Friday, January 21, 2011

Bargain Priced Family Vacations...Do They Exist?


What could be more cost effective than a family camp-out? Of course, the cheapest kind is finding a local campsite in your area and pitching a tent. Kids do not need many extras to have fun. However, if your idea of enjoying the woods, watching the leaves change colors, and later, playing in the snow (without paying for a pricey ski condo) includes a bit more comfort, then here are some other ideas for you and your family to look into.

There are kids' activities, meals available, and plenty of wildlife. The best part . . . during the summer there are plenty of affordable packages, too!

The YMCA of the Rockies' Snow Mountain Ranch in Winter Park, Colorado, has 5,100 acres near ski resorts. There is enough room for 2,500 people between the lodges and cabins they offer. All activities are organized for children ages three and older, which include: miles of hiking, snowshoeing, and cross-country skiing trails, an indoor pool and gym, even a climbing wall (something my 13 year old totally enjoys), and horseback riding in summer for those horse lovers like my daughter.

The two-bedroom cabins are fully equipped with kitchens. This means stop by the local supermarket on the way up and save a bundle on food. These two bedroom, 1-bathroom cabins also have a fireplace and sleeping accommodations for five, making it a nice place to stay even for a bigger family. Rates per night are about $183. They do offer bigger cabins, too.

Right now, the YMCA of the Rockies’ Snow Mountain Ranch has some great offers. Call 800-777-9622 and ask for the 2+1 package.

SKI FREE: Guests staying at Snow Mountain Ranch can ski FREE this winter. All guests will receive a FREE Nordic Center Pass, which will include admission for cross-country skiing, snowshoeing, ice skating, sledding and tubing. Learn more about Nordic Center activities here.

For reservations visit Snow Mountain Ranch On line Reservations, or call 800-777-9622.

Elsewhere in America, Montecito-Sequoia Lodge (between Kings Canyon and Sequoia National Parks on Lake Homovalo in California) is another place to explore the outdoors while enjoying two big stone fireplaces and a deck to take in the view of the Great Western Divide.

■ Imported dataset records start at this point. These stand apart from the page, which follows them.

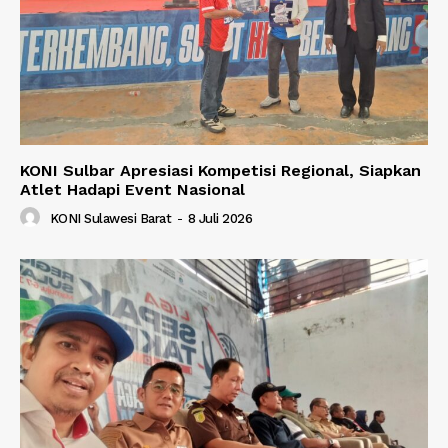
KONI Sulbar Apresiasi Kompetisi Regional, Siapkan
Atlet Hadapi Event Nasional
KONI Sulawesi Barat
-
8 Juli 2026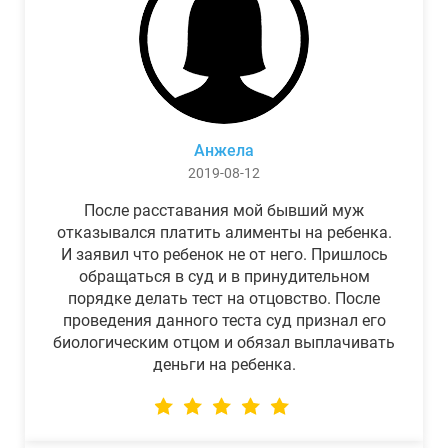
Анжела
2019-08-12
После расставания мой бывший муж
отказывался платить алименты на ребенка.
И заявил что ребенок не от него. Пришлось
обращаться в суд и в принудительном
порядке делать тест на отцовство. После
проведения данного теста суд признал его
биологическим отцом и обязал выплачивать
деньги на ребенка.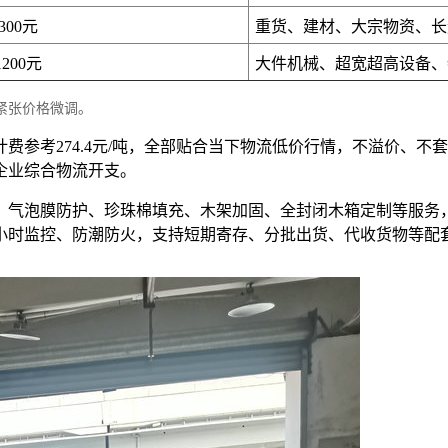
9300元
重货、建材、大宗物资、长
1200元
大件机械、超宽超高设备、
紧张价格微调。
位计费参考274.4元/吨，全部贴合当下物流低价行情，不溢价
企业综合物流开支。
、气泡膜防护、珍珠棉填充、木架加固、全封闭木箱定制等服务
4小时监控、防潮防火，支持短期寄存、分批出货、代收货物等配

You can stay in a lodge room with a private bathroom or in a rustic cabin with a wood-burning stove and bathhouse nearby for those who want to feel like they are roughing it slightly.

Stuff to do includes: hiking, fishing, canoeing, tennis, and of course, organized kids' activities such as all-day programs in summer and plenty of sing-alongs around the campfire. In winter, you can tube, sled, cross-country ski, or snowshoe.

Packages include meals and they also offer midweek stays in fall (until just before Thanksgiving). You can book a Thanksgiving package for 4 nights and five days, which includes meals, kids' activities, guided hikes, and more.

For more information on packages (cost less in cabins, slightly more for stays in the lodge) visit http://www.mslodge.com/ or call 800/227-9900 or 650/967-8612.

On a visit to the Badlands of South Dakota, kids can count all of the different license plates in the parking lot of Mount Rushmore! (Get more Mount Rushmore information at www.nps.gov/moru or 605/574-2523.) Kids cannot climb on the monuments, but Mount Rushmore can still serve as a centerpiece for a family vacation certain to please.



You can explore caves, pick up rocks blasted from the mountain, join a "dig" at the Mammoth Site where more than 50 giant mammoths were trapped more than 26,000 years ago, and take a Jeep tour through a buffalo herd.



To keep the theme going for an outdoor adventure, make sure to stay at Custer State Park, where besides seeing buffalo, you can rent an old-fashioned cabin on the lake where you can go panning for gold, make animal tracks with kids on hands-on junior naturalist programs, and so much more. Contact 800/658-3530 or www.state.sd.us/sdparks.



To learn more about Mount Rushmore call 800/952-3625 or visit South Dakota's official tourist site at http://travelsd.com/ or http://blackhillsbadlands.com/, the site of the Black Hills, Badlands & Lakes Association, which lists 50 "G-rated" family attractions in the region.



One thing to remember before planning your family outdoors trip is to include the kids in your decision. You can do this by getting out a map, talking about where you want to go, and what you want to do. Even your four-year-old will have an opinion.

Make sure everyone gets at least some of their picks on the itinerary. If the kids are old enough, suggest each one plan a day's activities. This helps the kids feel more involved and excited about what you are doing as a family on vacation.

Another thing you can do is surf the web as a family to find where you want to go. Sometimes the best deals are found there and ideas on what to do once you arrive.

Lastly, consider inviting a friend for an only child or for a sole preteen/teen in the family. He or she will be much happier.